### TASK OBJECTIVE:
Scan the listing below. Copy each line that contains "Binz".

*** Opening of RECORDS FOR THIS TASK ***

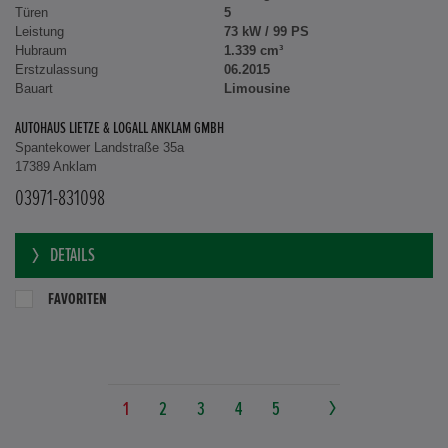
Türen
5
Leistung
73 kW / 99 PS
Hubraum
1.339 cm³
Erstzulassung
06.2015
Bauart
Limousine
AUTOHAUS LIETZE & LOGALL ANKLAM GMBH
Spantekower Landstraße 35a
17389 Anklam
03971-831098
DETAILS
FAVORITEN
1
2
3
4
5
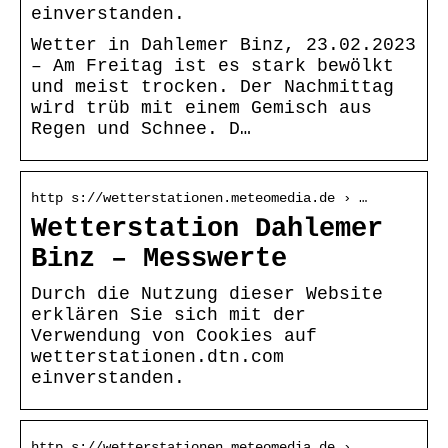
einverstanden.
Wetter in Dahlemer Binz, 23.02.2023
– Am Freitag ist es stark bewölkt
und meist trocken. Der Nachmittag
wird trüb mit einem Gemisch aus
Regen und Schnee. D…
http s://wetterstationen.meteomedia.de › …
Wetterstation Dahlemer
Binz – Messwerte
Durch die Nutzung dieser Website
erklären Sie sich mit der
Verwendung von Cookies auf
wetterstationen.dtn.com
einverstanden.
http s://wetterstationen.meteomedia.de › …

*** Close of RECORDS FOR THIS TASK ***

### RESULT FOR THIS EXERCISE:
Wetter in Dahlemer Binz, 23.02.2023
Binz – Messwerte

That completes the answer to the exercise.